Cacio e Pepe translates to “cheese and pepper”, and is the ultimate no-nonsense pantry pasta consisting of freshly ground pepper, noodles, and good quality cheese. Spaghetti squash presents much like spaghetti noodles and is generally available all year-round, making for an excellent alternative for gluten-intolerants (more gluten-free dinner inspiration here) or those looking for a healthy low-carb twist on the classic. So grab your cheese grater, and start prepping tonight’s dinner.
Another cheesy pasta recipe with a twist: this winter greens mac & cheese will make you feel healthy. You’ll also devour this vegetarian spaghetti puttanesca with cauliflower. Lastly, test out these weeknight dinners where veggies replace carbs.
Don’t forget to save the squash seeds and roast them as a snack.

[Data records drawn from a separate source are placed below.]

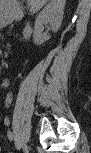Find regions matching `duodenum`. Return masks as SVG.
<instances>
[{
    "mask_svg": "<svg viewBox=\"0 0 91 153\" xmlns=\"http://www.w3.org/2000/svg\"><path fill=\"white\" fill-rule=\"evenodd\" d=\"M16 14L17 12H13L11 16L13 17ZM31 33H32V28L29 25H26L22 30V39L24 41H27L30 38Z\"/></svg>",
    "mask_w": 91,
    "mask_h": 153,
    "instance_id": "obj_1",
    "label": "duodenum"
}]
</instances>
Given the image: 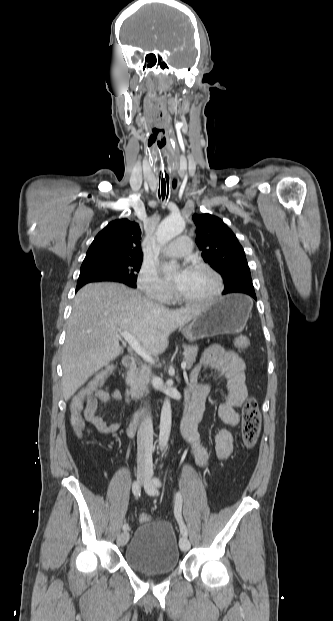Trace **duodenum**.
Segmentation results:
<instances>
[{"mask_svg": "<svg viewBox=\"0 0 333 621\" xmlns=\"http://www.w3.org/2000/svg\"><path fill=\"white\" fill-rule=\"evenodd\" d=\"M123 367L125 371L124 383L126 386V402H129V399L132 394L133 372L136 367L135 358L131 356H126L123 359ZM147 416L148 414L145 413V414H142L139 417V419L128 420L125 426V430L127 434L130 436H134L139 426V420H144L145 418H147ZM198 421H199V418L196 414H191L187 411L183 419L182 425L194 426L197 424Z\"/></svg>", "mask_w": 333, "mask_h": 621, "instance_id": "obj_1", "label": "duodenum"}]
</instances>
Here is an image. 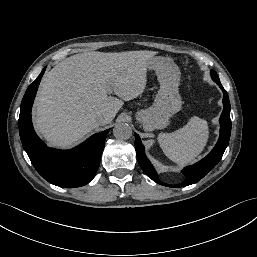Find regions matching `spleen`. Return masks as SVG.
Segmentation results:
<instances>
[{
  "mask_svg": "<svg viewBox=\"0 0 257 257\" xmlns=\"http://www.w3.org/2000/svg\"><path fill=\"white\" fill-rule=\"evenodd\" d=\"M209 138L208 123L196 116L172 133H162L158 137L164 154L178 165H186L195 160L204 150Z\"/></svg>",
  "mask_w": 257,
  "mask_h": 257,
  "instance_id": "1",
  "label": "spleen"
}]
</instances>
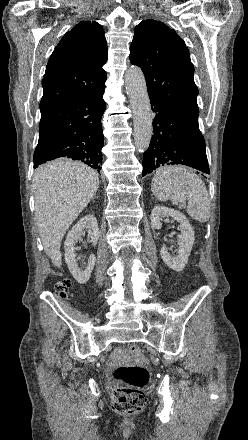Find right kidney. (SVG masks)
<instances>
[{"label":"right kidney","mask_w":248,"mask_h":440,"mask_svg":"<svg viewBox=\"0 0 248 440\" xmlns=\"http://www.w3.org/2000/svg\"><path fill=\"white\" fill-rule=\"evenodd\" d=\"M84 229L88 230V237L95 246L100 237V232L96 217L94 215H86L85 217L81 218L69 231L64 243L65 261L71 274L80 284H85L88 282L96 262V257L94 255H90L86 268L82 269L78 267V263L75 259V244L78 238L82 235Z\"/></svg>","instance_id":"ca27d5eb"}]
</instances>
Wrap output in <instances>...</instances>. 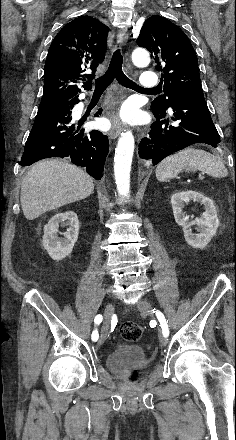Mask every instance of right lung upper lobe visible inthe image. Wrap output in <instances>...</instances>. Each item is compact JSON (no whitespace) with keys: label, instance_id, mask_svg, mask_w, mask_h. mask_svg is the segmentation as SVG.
<instances>
[{"label":"right lung upper lobe","instance_id":"right-lung-upper-lobe-1","mask_svg":"<svg viewBox=\"0 0 236 440\" xmlns=\"http://www.w3.org/2000/svg\"><path fill=\"white\" fill-rule=\"evenodd\" d=\"M107 35L108 27L90 16L76 18L60 30L45 61L41 103L78 97L80 82L91 89L96 68L105 58Z\"/></svg>","mask_w":236,"mask_h":440}]
</instances>
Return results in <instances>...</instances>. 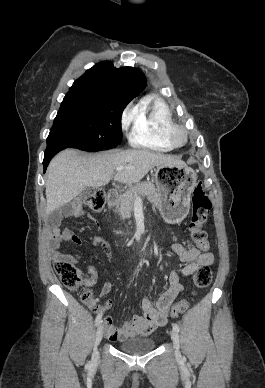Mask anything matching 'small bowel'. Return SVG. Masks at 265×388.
<instances>
[{
  "label": "small bowel",
  "instance_id": "1",
  "mask_svg": "<svg viewBox=\"0 0 265 388\" xmlns=\"http://www.w3.org/2000/svg\"><path fill=\"white\" fill-rule=\"evenodd\" d=\"M94 220L92 215L86 214L82 204L79 201L72 203L62 212L55 214L50 219V228L53 233V239L50 246L51 258L54 261L66 260L71 263H77L78 260L74 256L63 254L59 251V245L62 241H72L75 244H81L82 240L69 229L60 232V221L63 217H84ZM90 244L101 247L104 256L109 264L113 263V256L110 250L108 241L102 236H94ZM173 252L185 265L181 269L173 270L168 276L169 287L158 298L156 305L148 298L141 300L142 315H134L126 320L121 327L113 325L111 317L107 316L103 319L105 335L111 341H121L132 336H144L155 331L157 328L164 326L168 321L169 311L176 297L183 290L181 280L192 275L196 270L203 265H211L214 262V255L210 252H201L195 247H186L181 243H175L172 246ZM88 277L84 280L87 287H92L98 280V273L94 265L88 263L86 266ZM112 289V283L107 281L101 288L99 296H107ZM98 298L93 299L90 303V308L103 315L112 307V300H107L103 305H97Z\"/></svg>",
  "mask_w": 265,
  "mask_h": 388
}]
</instances>
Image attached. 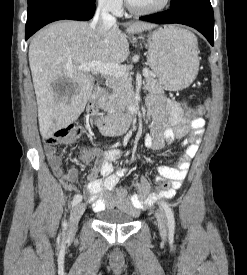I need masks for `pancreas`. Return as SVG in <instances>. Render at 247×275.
<instances>
[{
    "label": "pancreas",
    "mask_w": 247,
    "mask_h": 275,
    "mask_svg": "<svg viewBox=\"0 0 247 275\" xmlns=\"http://www.w3.org/2000/svg\"><path fill=\"white\" fill-rule=\"evenodd\" d=\"M112 92L101 101V108L108 113H120L132 101L133 87L129 80L114 78L111 81ZM145 88L150 93H163V88L150 73L145 78Z\"/></svg>",
    "instance_id": "obj_1"
}]
</instances>
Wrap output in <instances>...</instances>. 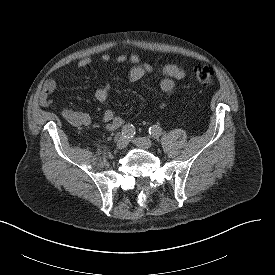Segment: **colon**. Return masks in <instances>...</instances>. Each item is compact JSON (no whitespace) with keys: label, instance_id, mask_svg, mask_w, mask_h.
Returning <instances> with one entry per match:
<instances>
[{"label":"colon","instance_id":"obj_1","mask_svg":"<svg viewBox=\"0 0 275 275\" xmlns=\"http://www.w3.org/2000/svg\"><path fill=\"white\" fill-rule=\"evenodd\" d=\"M195 80L202 86L209 87L213 84L214 71L207 66L197 67L193 72Z\"/></svg>","mask_w":275,"mask_h":275}]
</instances>
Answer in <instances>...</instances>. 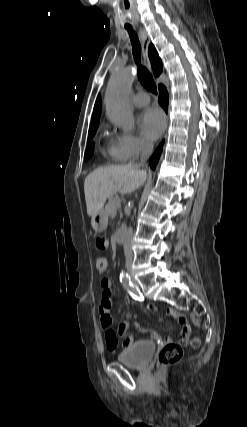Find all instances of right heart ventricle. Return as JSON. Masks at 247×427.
Returning a JSON list of instances; mask_svg holds the SVG:
<instances>
[{
	"label": "right heart ventricle",
	"mask_w": 247,
	"mask_h": 427,
	"mask_svg": "<svg viewBox=\"0 0 247 427\" xmlns=\"http://www.w3.org/2000/svg\"><path fill=\"white\" fill-rule=\"evenodd\" d=\"M108 153H109V155H110L112 158H114V159H116V160H117L113 146H111V147L109 148Z\"/></svg>",
	"instance_id": "right-heart-ventricle-1"
}]
</instances>
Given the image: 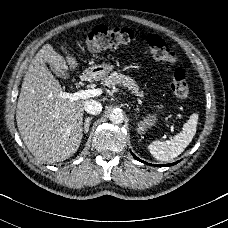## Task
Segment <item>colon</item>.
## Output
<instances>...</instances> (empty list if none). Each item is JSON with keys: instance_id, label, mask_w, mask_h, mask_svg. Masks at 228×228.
<instances>
[{"instance_id": "colon-1", "label": "colon", "mask_w": 228, "mask_h": 228, "mask_svg": "<svg viewBox=\"0 0 228 228\" xmlns=\"http://www.w3.org/2000/svg\"><path fill=\"white\" fill-rule=\"evenodd\" d=\"M86 42L91 50H117L122 45L133 42H141L148 45L152 49L154 55L162 62L171 66L177 64V57L167 42L160 36L154 34H135L129 28H110L98 25L89 30ZM172 87L176 96L186 97L188 95L186 73L179 67L174 68L172 75Z\"/></svg>"}]
</instances>
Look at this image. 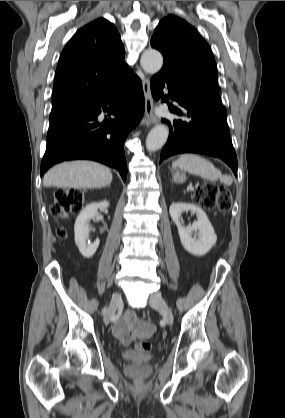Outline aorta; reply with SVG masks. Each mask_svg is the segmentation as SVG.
I'll return each mask as SVG.
<instances>
[{"mask_svg": "<svg viewBox=\"0 0 285 418\" xmlns=\"http://www.w3.org/2000/svg\"><path fill=\"white\" fill-rule=\"evenodd\" d=\"M140 64L145 72L155 74L162 68L163 57L159 51L148 49L142 54ZM168 135L169 129L167 126H155L146 138L147 150L150 152L159 150L166 143Z\"/></svg>", "mask_w": 285, "mask_h": 418, "instance_id": "1", "label": "aorta"}]
</instances>
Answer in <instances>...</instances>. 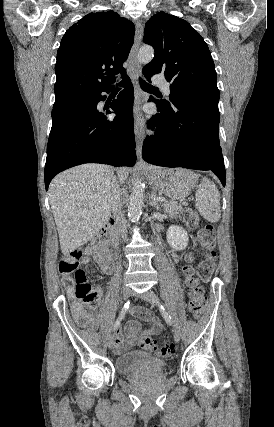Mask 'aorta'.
Returning a JSON list of instances; mask_svg holds the SVG:
<instances>
[{"instance_id": "aorta-1", "label": "aorta", "mask_w": 274, "mask_h": 427, "mask_svg": "<svg viewBox=\"0 0 274 427\" xmlns=\"http://www.w3.org/2000/svg\"><path fill=\"white\" fill-rule=\"evenodd\" d=\"M138 60L141 63H149L154 57V50L150 46H142L138 52ZM145 189L140 180H136L132 187L130 203L128 206V217L132 222L138 221L141 216V209L144 200Z\"/></svg>"}]
</instances>
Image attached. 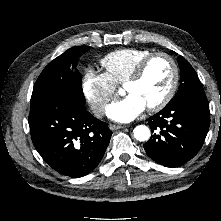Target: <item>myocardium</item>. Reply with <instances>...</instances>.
Segmentation results:
<instances>
[{"label": "myocardium", "mask_w": 221, "mask_h": 221, "mask_svg": "<svg viewBox=\"0 0 221 221\" xmlns=\"http://www.w3.org/2000/svg\"><path fill=\"white\" fill-rule=\"evenodd\" d=\"M157 57H164L166 58L172 67V81L170 84V87L167 91V93L164 95V97L159 100L157 103L152 104L147 107L149 111H159L163 109L174 97L178 84H179V67L176 62V60L168 53L163 51L153 52L143 58L135 67L132 74L129 76V78L126 80L125 85L138 82L144 75L147 66L149 63L157 58Z\"/></svg>", "instance_id": "obj_1"}]
</instances>
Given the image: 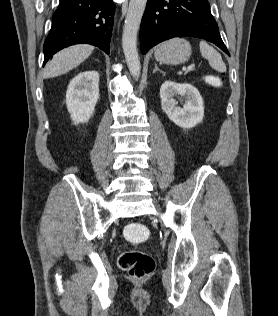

Preheat oven to 375°F and line a baking sheet with parchment paper.
Cut squash in half lengthwise and scoop out seeds and strands with a spoon. Brush inside with 1 Tbsp oil and sprinkle with ¼ tsp each salt and pepper. Place cut side down on the prepared pan.
Roast until a paring knife is easily inserted in the centre, about 45 minutes. Let cool.
Using a large spoon, spoon out and shred into long strands. Spread on a double layer of paper towel or clean kitchen towel to absorb any liquid.
Heat a large skillet over medium heat. Add oil and then the squash, remaining ¼ tsp salt and remaining 1 ¼ tsp pepper and toss. Stir in mascarpone (if using), stirring until just melted and combined. Remove from heat and sprinkle with the Parmesan and pecorino cheese, tossing to combine.
Divide among plates and sprinkle with parsley and more cheese, if desired.